В-третьих, он полагал, что в той части Африки мавры сильнее, чем думали, и боялся, что там нет христиан вовсе. Поэтому ему следовало выяснить число и реальную силу его врагов.
В-четвертых, во всех его битвах с маврами ему ни разу не случалось найти христианского принца, которому бы он ради любви к Христу подал помощь в этих краях отдаленной Африки, так что он желал, если это вообще возможно, встретить такого.
Наконец, он имел великое стремление к распространению христианской веры и к избавлению племен, коснеющих под гневом божьим.
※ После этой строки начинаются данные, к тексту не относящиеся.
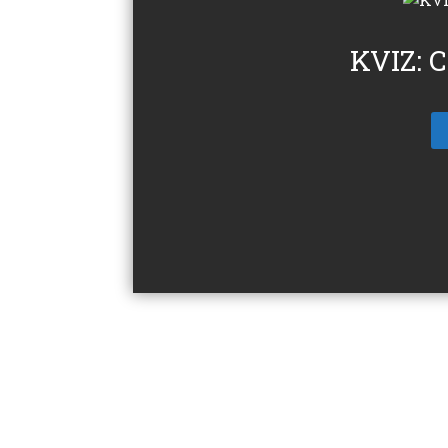
KVIZ: C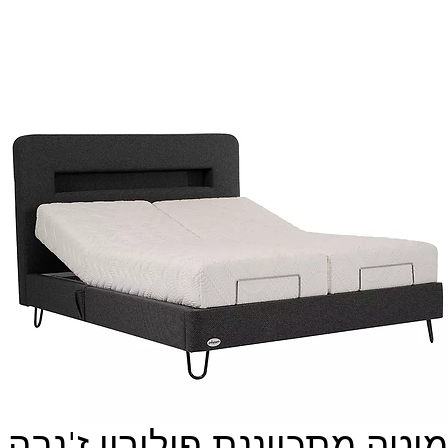
מיטה מתכווננת פולירון ז'נבה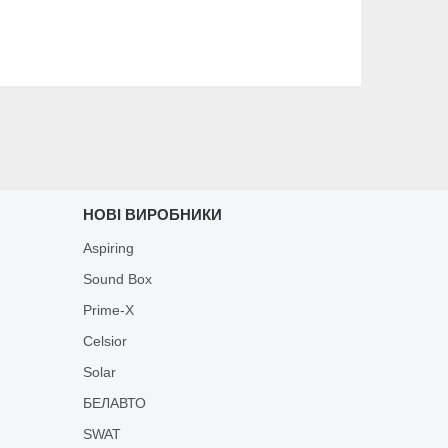
НОВІ ВИРОБНИКИ
Aspiring
Sound Box
Prime-X
Celsior
Solar
БЕЛАВТО
SWAT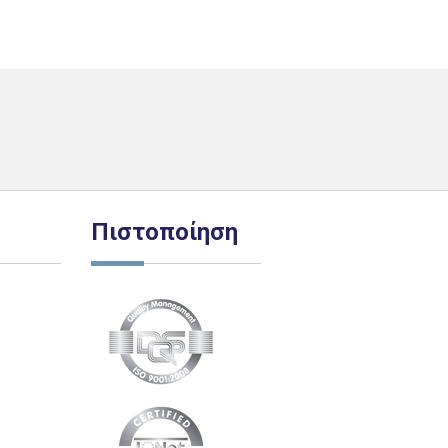
Πιστοποίηση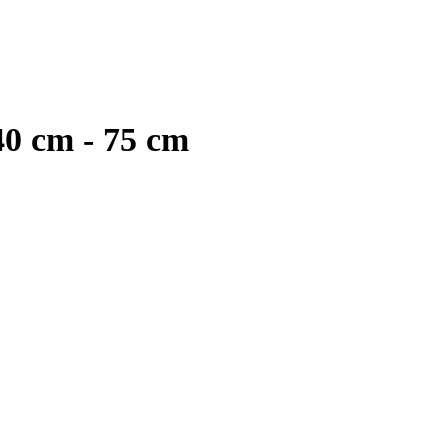
40 cm - 75 cm
j gespecialiseerd in handgeknoopte kleden, daarna niet meer
, natuurlijke materialen. De manier van knopen en diversiteit in
authentieke en ambachtelijke karakter.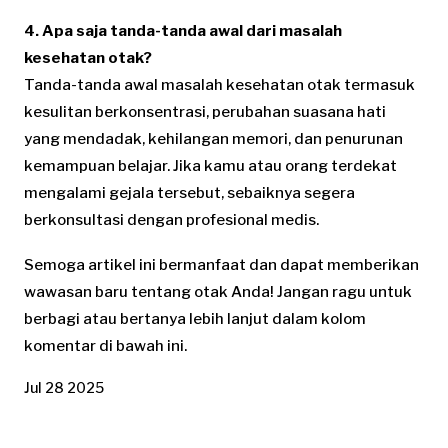
4. Apa saja tanda-tanda awal dari masalah
kesehatan otak?
Tanda-tanda awal masalah kesehatan otak termasuk
kesulitan berkonsentrasi, perubahan suasana hati
yang mendadak, kehilangan memori, dan penurunan
kemampuan belajar. Jika kamu atau orang terdekat
mengalami gejala tersebut, sebaiknya segera
berkonsultasi dengan profesional medis.
Semoga artikel ini bermanfaat dan dapat memberikan
wawasan baru tentang otak Anda! Jangan ragu untuk
berbagi atau bertanya lebih lanjut dalam kolom
komentar di bawah ini.
Jul 28 2025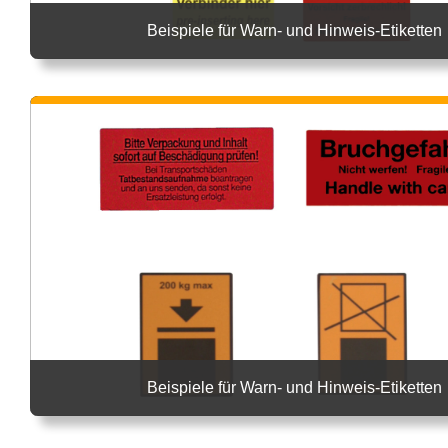
Beispiele für Warn- und Hinweis-Etiketten
Beispiele für Warn- und Hinweis-Etiketten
За всеми этими доводами Азурара усматривал еще один, шестой, более глубокий, который он приводит со всей возможной торжественностью как конечную и высшую причину трудов принца:
«И как его гороскоп был Овен, то есть в Доме Марса и в восторжении Солнца, а означенный Марс находится в Водолее, что в Доме Сатурна, то и господин мой с очевидностью должен был стать великим завоевателем и находить то, что от прочих людей сокрыто, согласно с влиянием Сатурна, в Доме которого он пребывал».
Попытки Генриха и его семьи создать империю на земле Северной Африки не следует отделять от морских и прибрежных исследований. Это два аспекта одной идеи, две стороны одного и того же начинания.
Таким же образом основанный тогда новый Сеутский епископат был первым шагом, подготавливавшим обращение языческого юга. Францисканцы основали Фесскую и Марокканскую епархии в 1233 г., но с тех пор это не имело продолжения.